WHAT TO PRODUCE: Working from the entries below, count every line that includes the word "Grønnåsen". Return the figure alone.

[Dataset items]
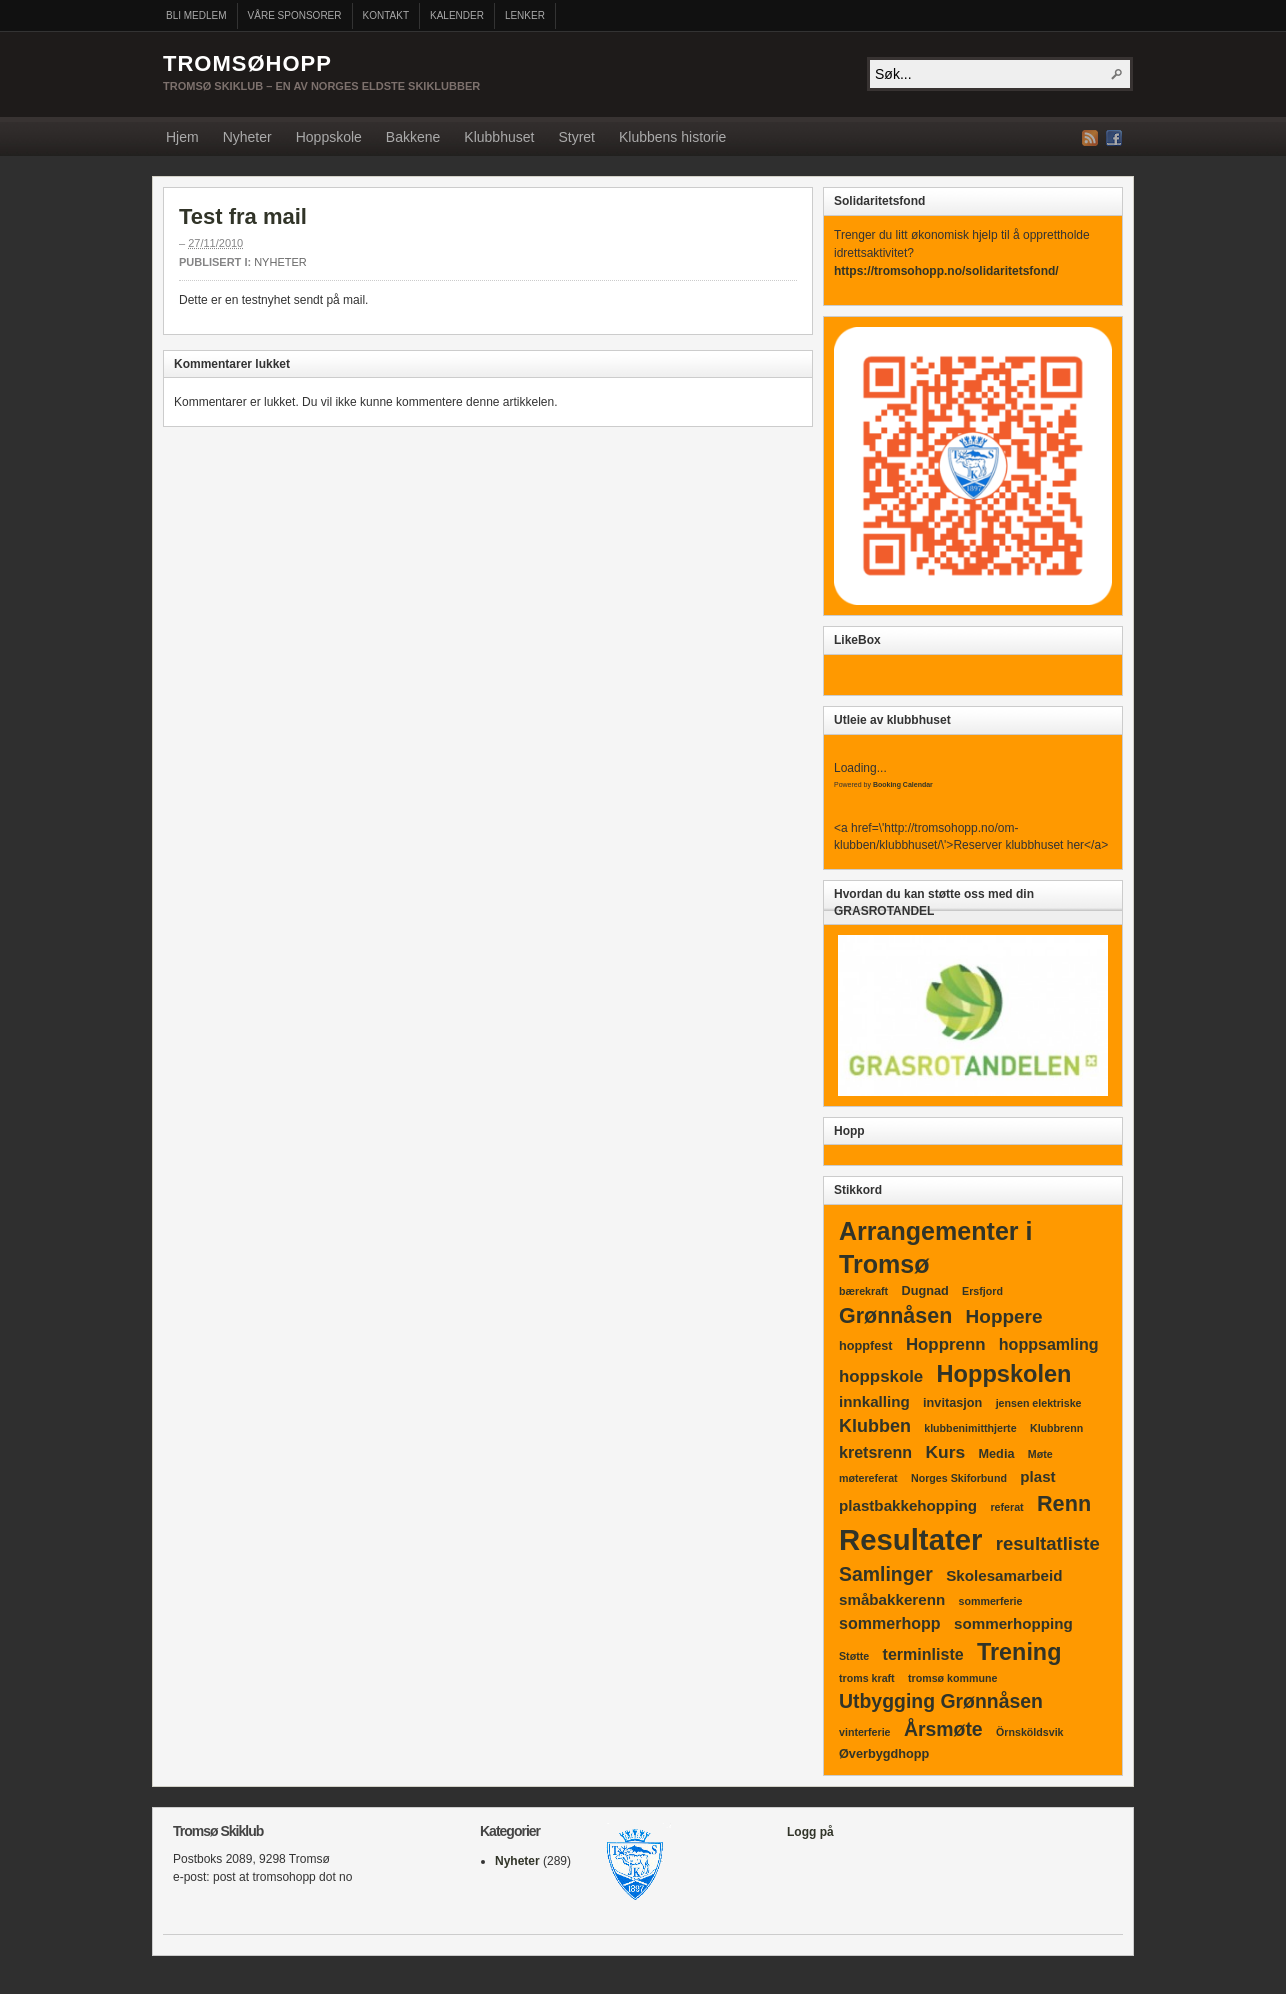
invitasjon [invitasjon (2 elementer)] (952, 1403)
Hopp (849, 1131)
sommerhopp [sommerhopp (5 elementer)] (890, 1623)
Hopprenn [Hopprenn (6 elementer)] (946, 1344)
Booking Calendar (903, 784)
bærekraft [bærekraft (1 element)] (863, 1291)
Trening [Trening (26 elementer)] (1019, 1652)
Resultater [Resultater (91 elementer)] (910, 1539)
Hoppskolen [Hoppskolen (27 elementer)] (1004, 1374)
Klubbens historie (672, 137)
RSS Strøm (1090, 138)
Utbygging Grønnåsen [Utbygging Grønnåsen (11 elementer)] (941, 1701)
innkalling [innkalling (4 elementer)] (874, 1401)
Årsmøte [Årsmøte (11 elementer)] (943, 1729)
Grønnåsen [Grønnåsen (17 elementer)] (895, 1316)
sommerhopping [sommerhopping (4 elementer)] (1013, 1623)
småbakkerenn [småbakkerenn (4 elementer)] (892, 1599)
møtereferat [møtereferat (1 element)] (868, 1478)
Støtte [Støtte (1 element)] (854, 1656)
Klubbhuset (499, 137)
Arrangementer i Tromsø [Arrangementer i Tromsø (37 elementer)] (935, 1247)
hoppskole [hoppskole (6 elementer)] (881, 1376)
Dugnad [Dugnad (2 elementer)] (925, 1291)
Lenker (525, 15)
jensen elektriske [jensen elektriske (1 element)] (1039, 1403)
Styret (576, 137)
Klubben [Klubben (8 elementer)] (875, 1426)
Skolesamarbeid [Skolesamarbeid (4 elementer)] (1004, 1575)
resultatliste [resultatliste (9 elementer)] (1048, 1543)
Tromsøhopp (247, 63)
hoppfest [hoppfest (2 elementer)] (866, 1346)
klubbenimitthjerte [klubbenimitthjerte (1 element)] (970, 1428)
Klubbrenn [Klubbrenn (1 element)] (1056, 1428)
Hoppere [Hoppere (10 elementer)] (1004, 1316)
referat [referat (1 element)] (1006, 1507)
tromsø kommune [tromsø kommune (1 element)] (952, 1678)
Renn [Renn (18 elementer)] (1064, 1503)
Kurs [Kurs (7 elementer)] (945, 1452)
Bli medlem (196, 15)
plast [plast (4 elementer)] (1037, 1476)
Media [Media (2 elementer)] (997, 1454)
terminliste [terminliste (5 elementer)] (923, 1654)
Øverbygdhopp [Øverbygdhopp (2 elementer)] (884, 1754)
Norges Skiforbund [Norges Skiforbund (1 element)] (959, 1478)
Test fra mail (243, 216)
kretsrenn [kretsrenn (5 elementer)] (875, 1452)
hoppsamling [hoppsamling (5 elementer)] (1049, 1344)
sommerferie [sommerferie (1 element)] (991, 1601)
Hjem (182, 137)
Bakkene (413, 137)
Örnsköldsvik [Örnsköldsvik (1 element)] (1030, 1732)
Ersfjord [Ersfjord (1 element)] (982, 1291)
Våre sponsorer (295, 15)
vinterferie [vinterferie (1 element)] (865, 1732)
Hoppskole (329, 137)
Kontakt (386, 15)
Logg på (810, 1832)
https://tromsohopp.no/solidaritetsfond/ (946, 271)
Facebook (1114, 138)
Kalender (457, 15)
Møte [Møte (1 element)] (1040, 1454)
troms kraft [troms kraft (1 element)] (867, 1678)
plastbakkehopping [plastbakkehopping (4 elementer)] (908, 1505)
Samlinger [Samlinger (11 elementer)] (886, 1574)
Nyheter (247, 137)
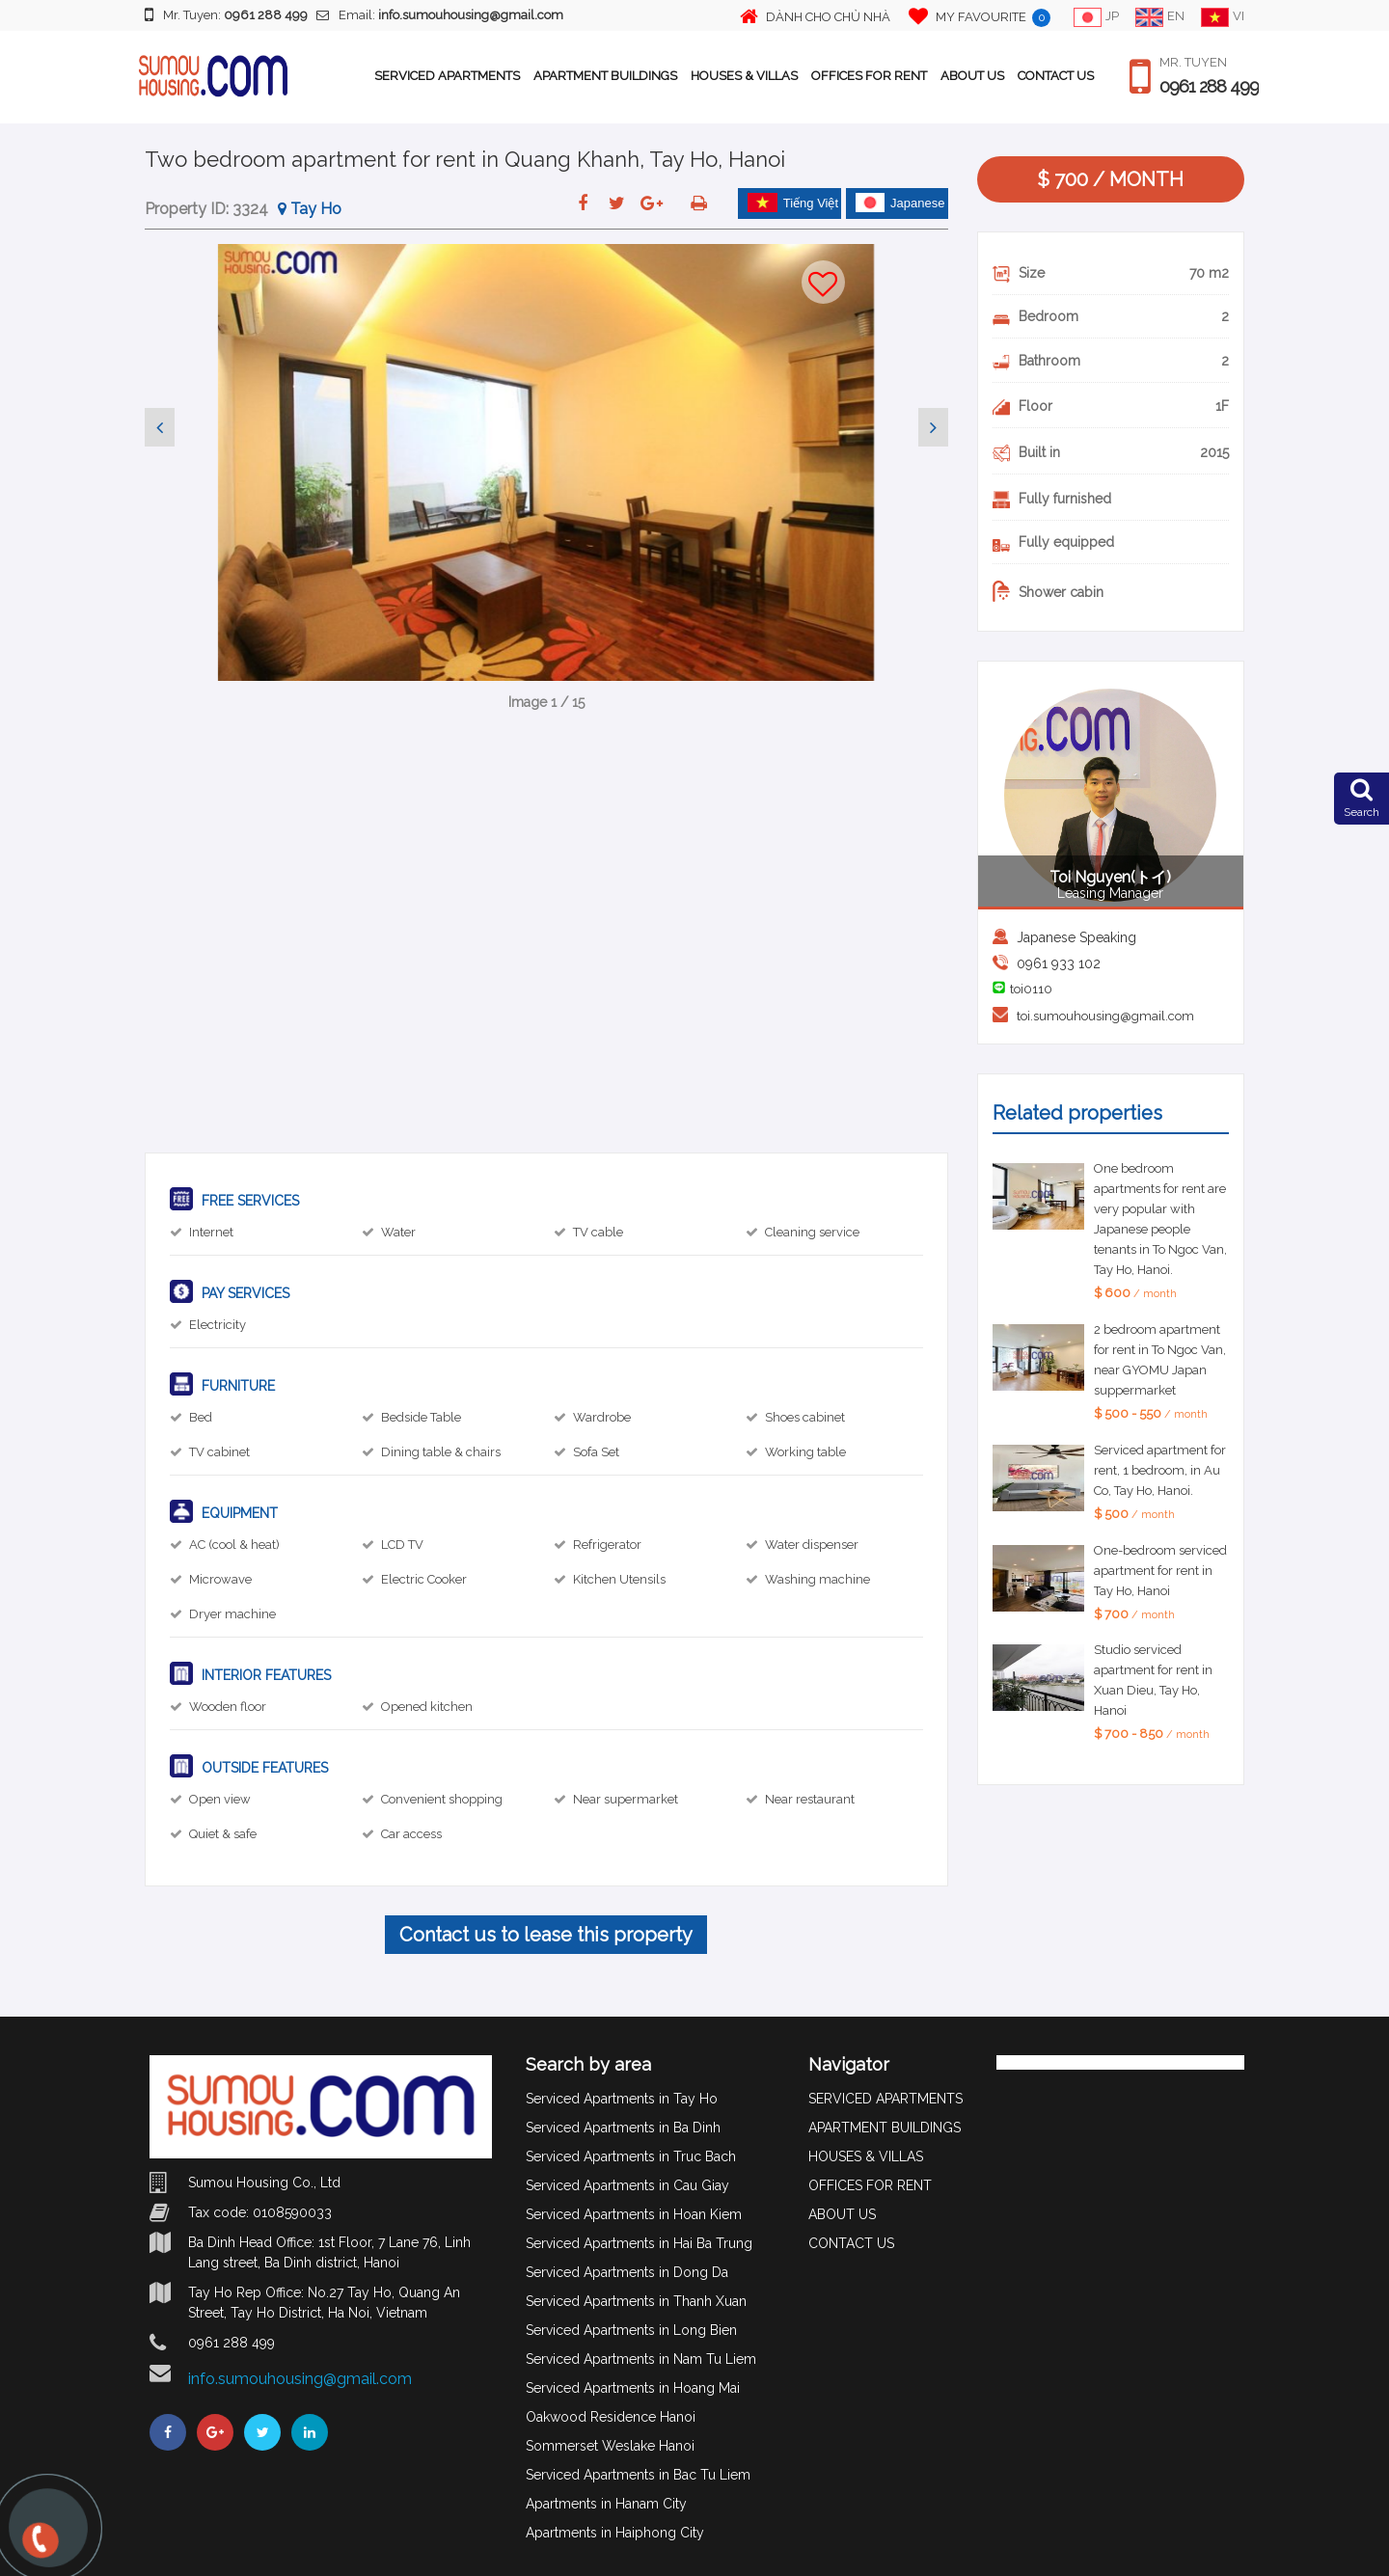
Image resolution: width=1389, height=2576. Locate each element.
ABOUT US (972, 75)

ANSWER SECTION: 2